Random Forests - C

A proof of concept basic implementation of random forests for classification and accompanying decision trees in C.

Improvements by Sermet Pekin (2025)

Added real-world and synthetic dataset scripts (data.py, data2.py, data_binary.py) for easy experimentation.
Fixed a critical data leakage bug in cross-validation logic, ensuring proper model evaluation.
Created a cross-platform Makefile for simple building and testing without CMake.
Added a GitHub Actions workflow for automated build and test on every push/PR.
Added a Mermaid class diagram to visually explain the DecisionTreeNode and related data structures, making the library's architecture easier to understand.

classDiagram
    class DecisionTreeNode {
        long id
        DecisionTreeNode* leftChild
        DecisionTreeNode* rightChild
        double** half1
        double** half2
        int size_half1
        int size_half2
        int split_index
        double split_value
        DecisionTreeData* split_data_halves
        int left_leaf
        int right_leaf
    }

    class DecisionTreeData {
        size_t length
        double** data
    }

    class DecisionTreeDataSplit {
        int index
        double value
        double gini
        DecisionTreeData* data
    }

    class DecisionTreeTargetClasses {
        size_t count
        int* labels
    }

    DecisionTreeNode --> DecisionTreeNode : leftChild
    DecisionTreeNode --> DecisionTreeNode : rightChild
    DecisionTreeNode --> DecisionTreeData : split_data_halves
    DecisionTreeDataSplit --> DecisionTreeData : data
    DecisionTreeTargetClasses --> int : labels

These improvements enhance reproducibility, reliability, and usability for new users and contributors.

Running the code

Fastest way to start experimenting is to

(1) run the data.py script to generate some random CSV data
(2) compile as preferred (optionally using the CMakeLists.txt provided)
(3) run ./random-forests data.csv or ./random-forests --help to see which arguments are available to configure.

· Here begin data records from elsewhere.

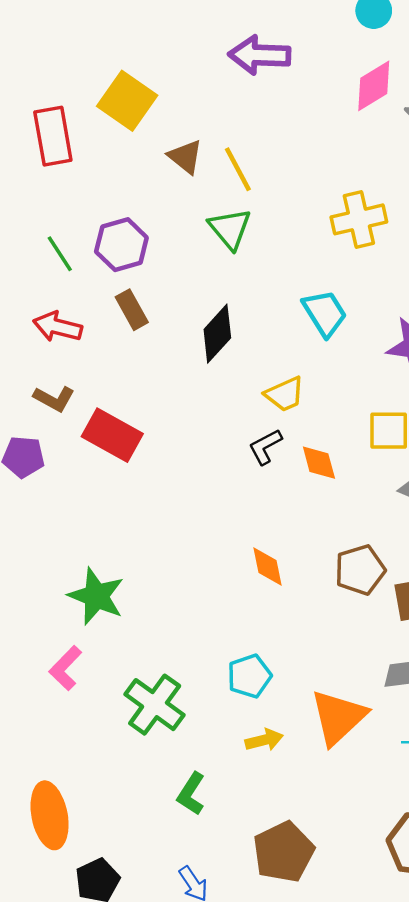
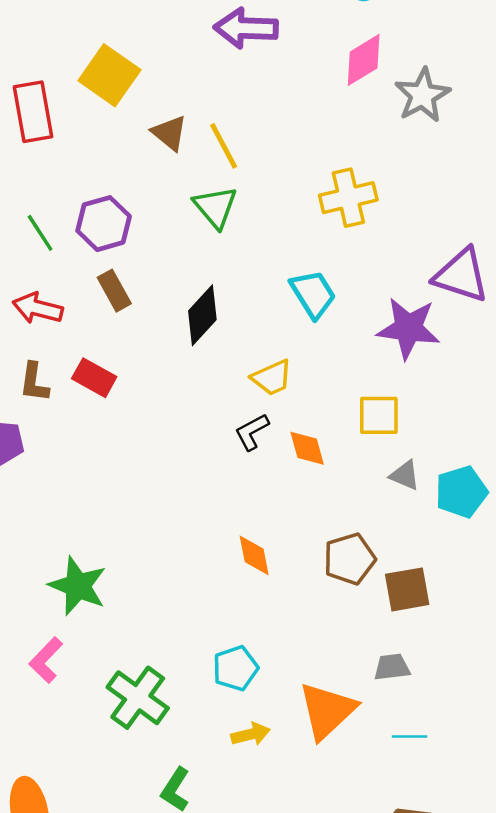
brown L-shape: (54, 399) -> (34, 382), turned 69
red rectangle: (112, 435) -> (94, 378), moved, size x0.7

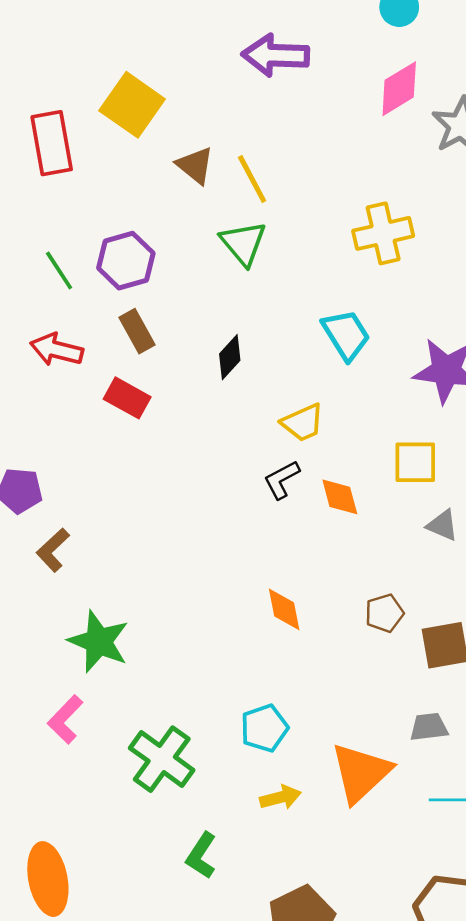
black diamond: (202, 315) -> (230, 357), size x0.7
red rectangle: (94, 378) -> (127, 398), moved
brown L-shape: (34, 382) -> (53, 550), moved, turned 39
brown pentagon: (350, 559) -> (384, 613), size x0.7

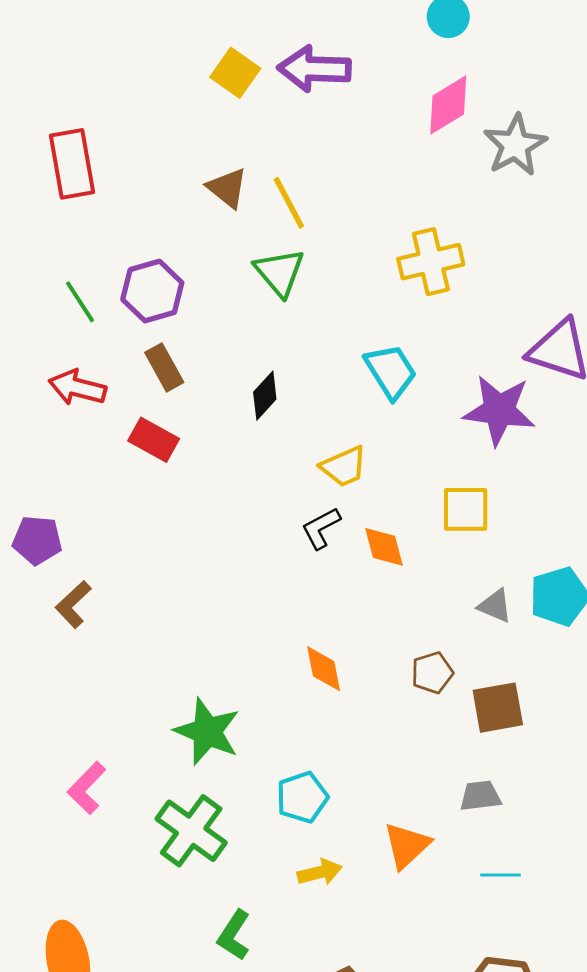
yellow square: (132, 105) -> (235, 73), moved, size x0.7
gray triangle: (442, 525) -> (495, 606), moved
green star: (99, 642) -> (207, 732), moved
orange triangle: (361, 773) -> (407, 845), size x0.7

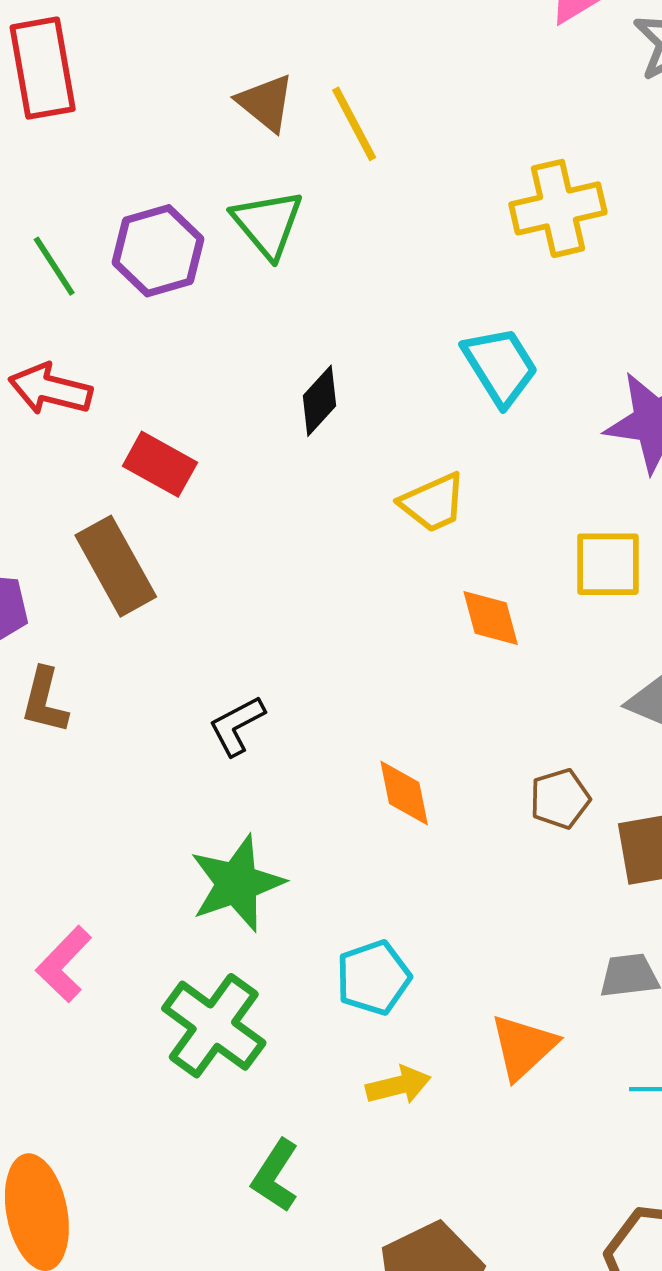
green triangle: (280, 272) -> (268, 224), moved
brown rectangle: (164, 367) -> (116, 566), moved, size x1.4
black L-shape: (321, 528) -> (237, 726), moved
brown L-shape: (73, 604) -> (45, 701), turned -33
green star: (207, 732) -> (237, 883), turned 30

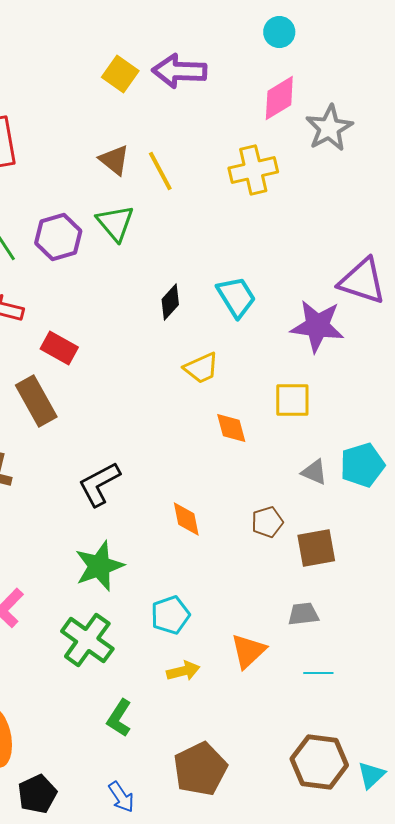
yellow cross: (558, 208) -> (253, 170), moved
black diamond: (320, 401) -> (170, 302), moved
black L-shape: (237, 726) -> (99, 484), size x1.4

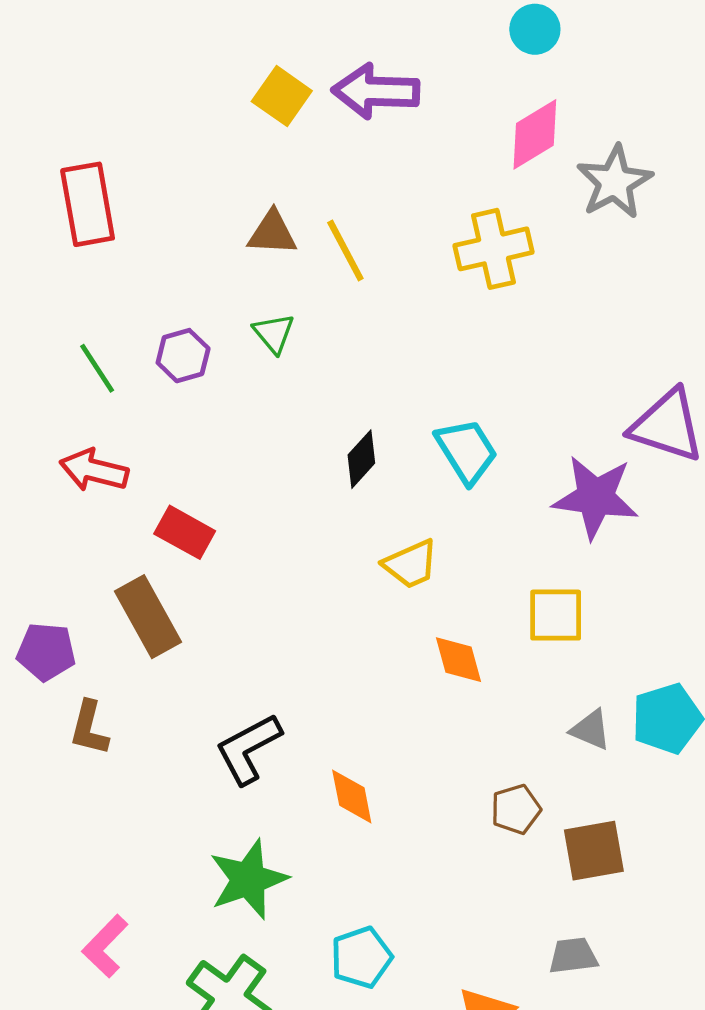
brown triangle: (114, 160) -> (272, 233), turned -36
green triangle: (115, 223) -> (274, 333), size x0.7
purple hexagon: (58, 237) -> (183, 356), size x0.7
orange diamond: (186, 519) -> (352, 797), moved

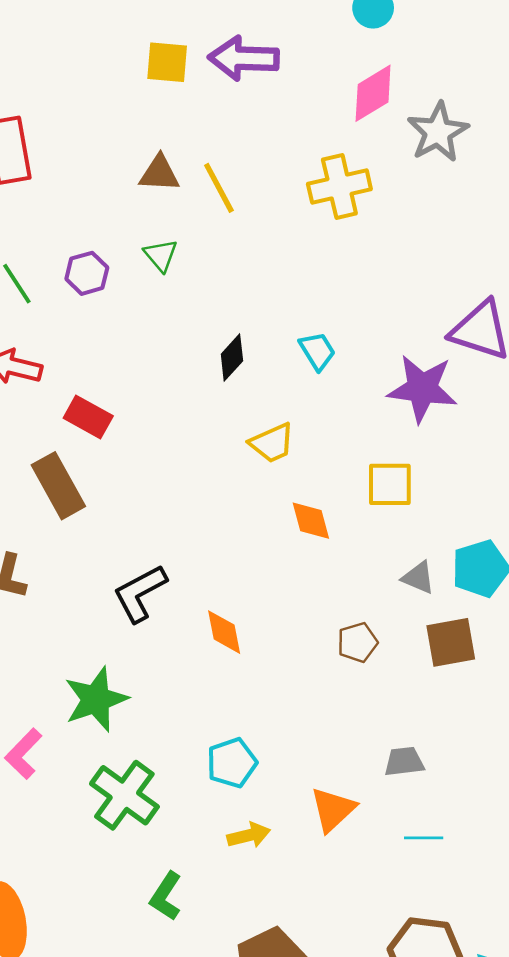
yellow square: (282, 96) -> (167, 62), turned -30
cyan trapezoid: (466, 451) -> (317, 351), size x0.7
brown square: (594, 851) -> (451, 642), moved
green star: (248, 879) -> (96, 699), moved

The main.c file contains an example configuration of a random forest and code to run cross_validate() which will both train and evaluate a model.

Training

The cross_validate() function runs k-fold cross validation on whatever data is provided -- first trains the model and then evaluates it on every of the testing folds.

The main function that handles model training is train_model()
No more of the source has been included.